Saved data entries

********

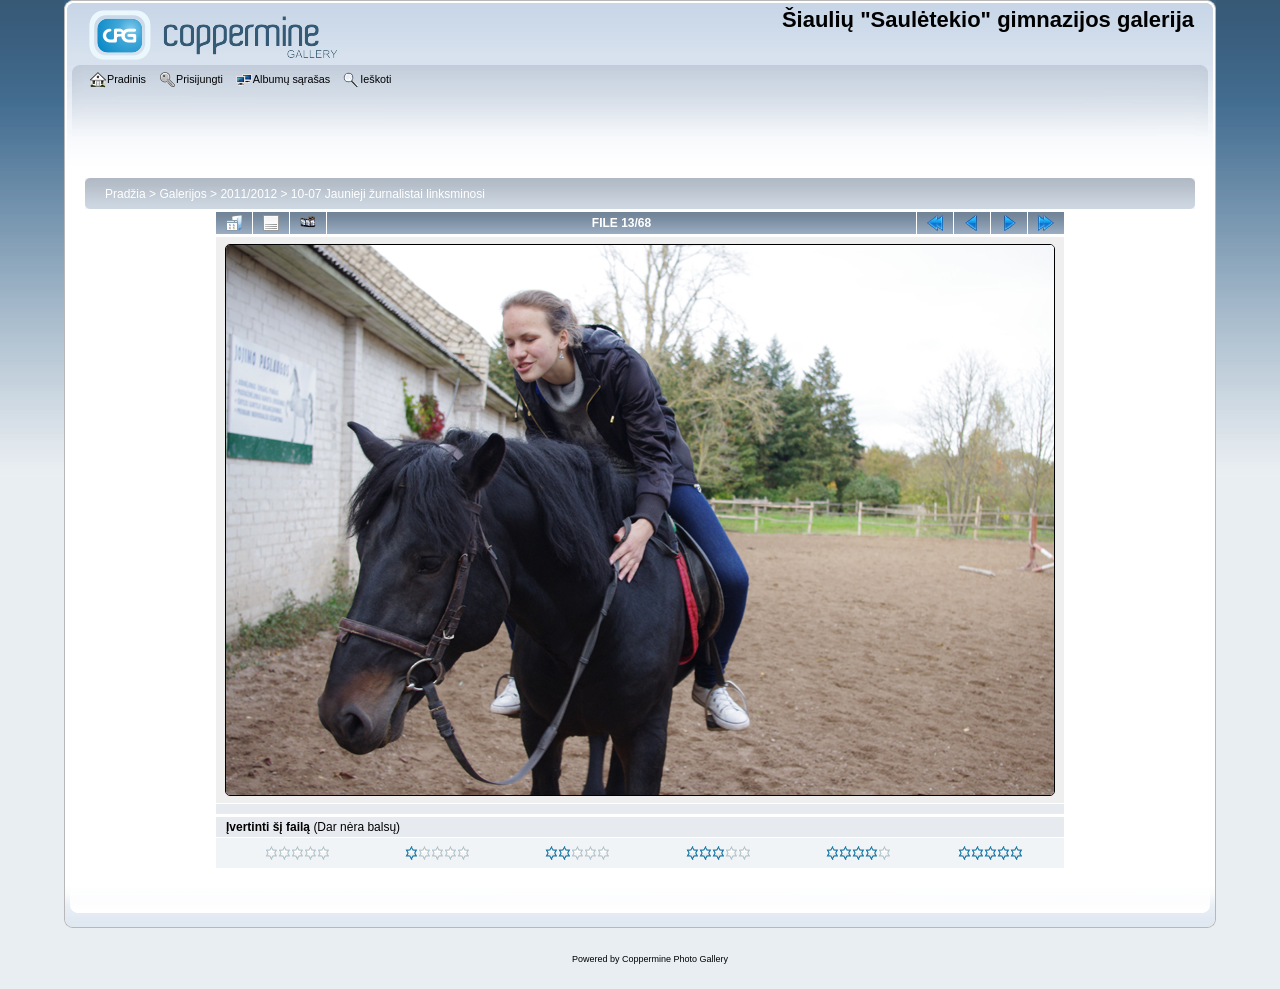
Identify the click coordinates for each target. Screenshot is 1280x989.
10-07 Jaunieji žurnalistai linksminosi (388, 194)
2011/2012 (248, 194)
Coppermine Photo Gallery (675, 959)
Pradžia (125, 194)
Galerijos (182, 194)
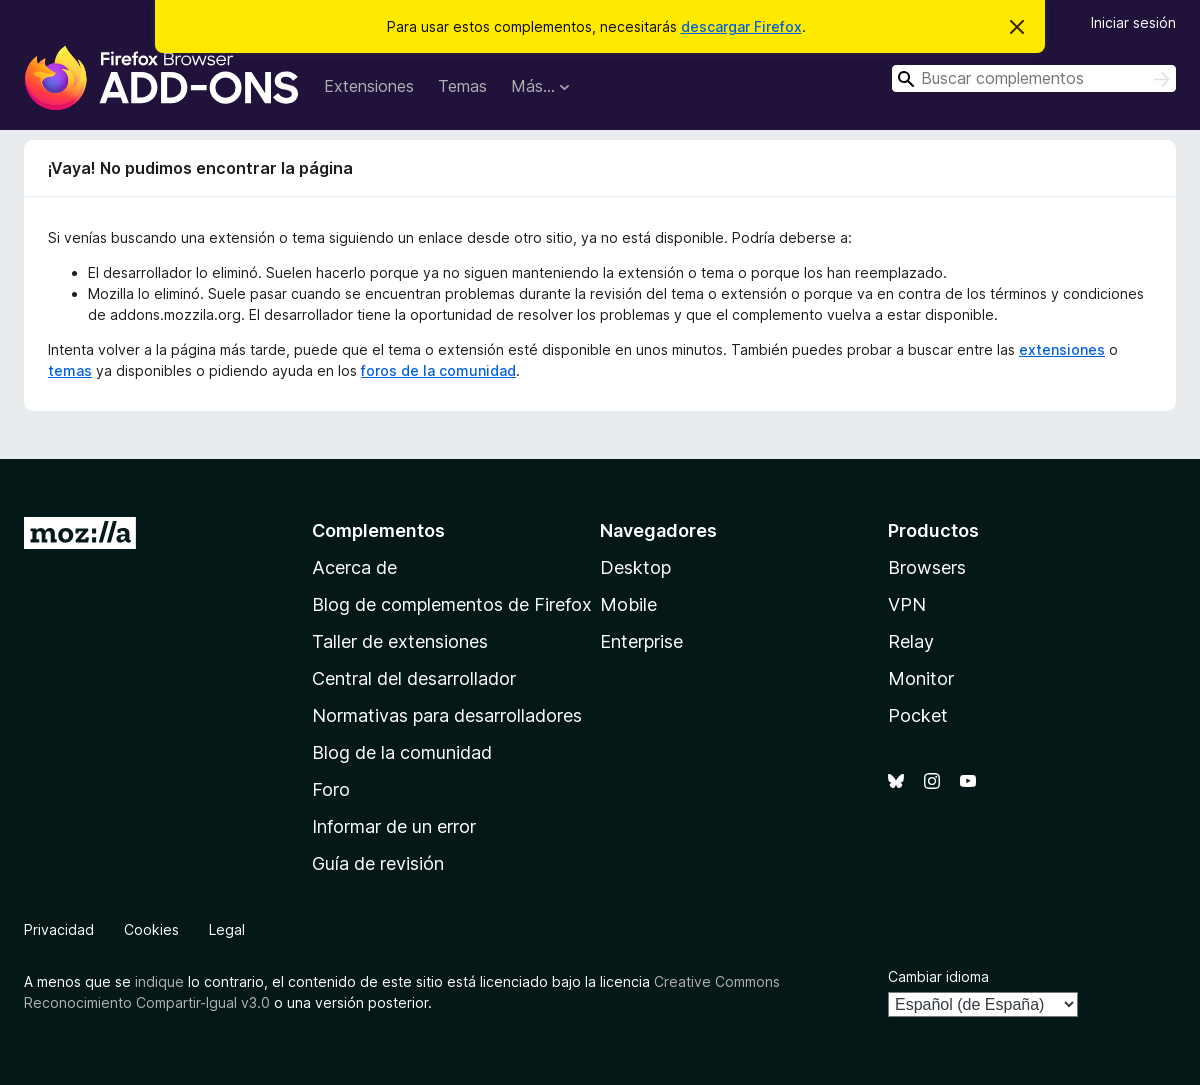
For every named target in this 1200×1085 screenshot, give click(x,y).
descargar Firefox (741, 26)
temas (70, 370)
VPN (907, 604)
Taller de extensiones (400, 641)
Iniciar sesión (1133, 22)
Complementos (378, 530)
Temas (462, 86)
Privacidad (59, 929)
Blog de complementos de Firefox (452, 604)
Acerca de (354, 567)
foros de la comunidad (438, 370)
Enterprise (641, 641)
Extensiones (369, 86)
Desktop (635, 567)
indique (159, 981)
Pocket (918, 715)
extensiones (1062, 349)
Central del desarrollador (414, 678)
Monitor (921, 678)
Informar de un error (394, 826)
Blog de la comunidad (402, 752)
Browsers (927, 567)
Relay (911, 641)
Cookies (151, 929)
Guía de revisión (378, 863)
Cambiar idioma (938, 976)
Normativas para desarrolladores (447, 715)
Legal (227, 929)
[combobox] (1034, 78)
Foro (331, 789)
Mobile (628, 604)
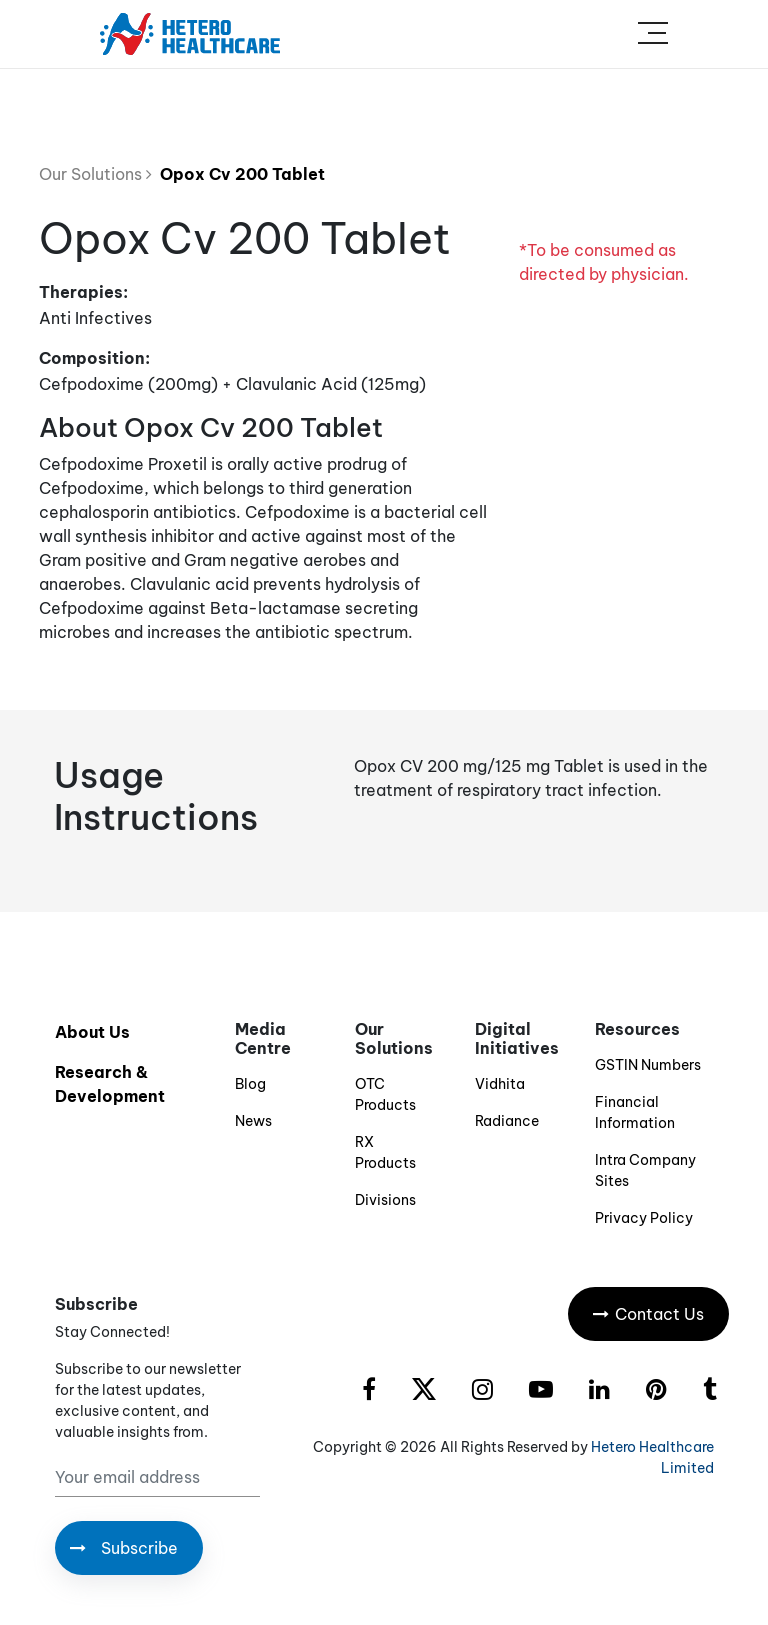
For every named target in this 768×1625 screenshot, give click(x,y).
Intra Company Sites (645, 1170)
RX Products (385, 1152)
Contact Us (648, 1314)
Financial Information (635, 1112)
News (253, 1121)
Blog (250, 1084)
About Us (92, 1032)
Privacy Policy (644, 1218)
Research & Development (110, 1084)
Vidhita (500, 1084)
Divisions (385, 1200)
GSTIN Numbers (648, 1065)
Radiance (507, 1121)
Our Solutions (95, 174)
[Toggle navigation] (653, 34)
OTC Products (385, 1094)
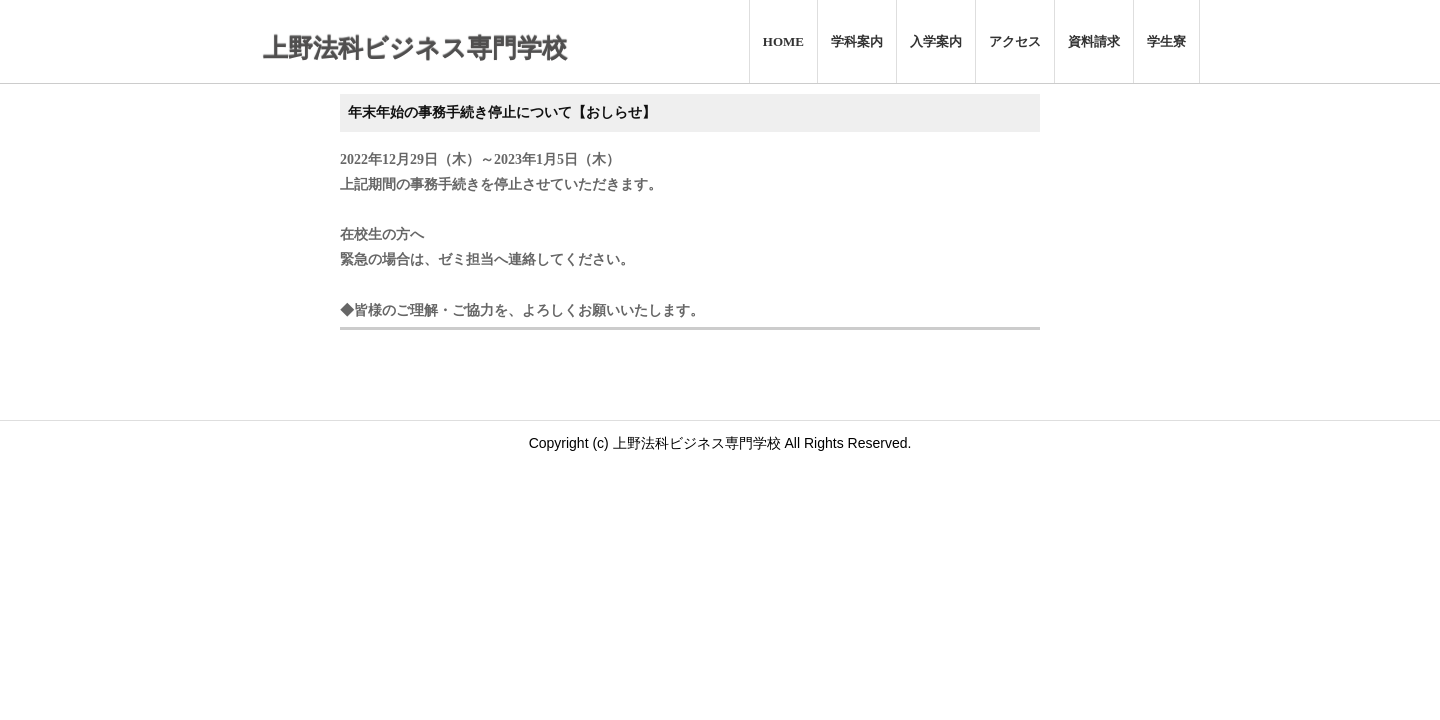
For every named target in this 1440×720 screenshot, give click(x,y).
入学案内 (936, 41)
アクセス (1015, 41)
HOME (783, 41)
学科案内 (857, 41)
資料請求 (1094, 41)
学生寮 (1166, 41)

********

**YOUR OBJECTIVE**: Filter the entries and copy each line with "named".

**RESPONSE TO THIS TASK**:
For every named target in this 1200×1085 screenshot, give click(x,y).
For every named target in this 768×1625 screenshot, give click(x,y).
For every named target in this 1440×720 screenshot, give click(x,y).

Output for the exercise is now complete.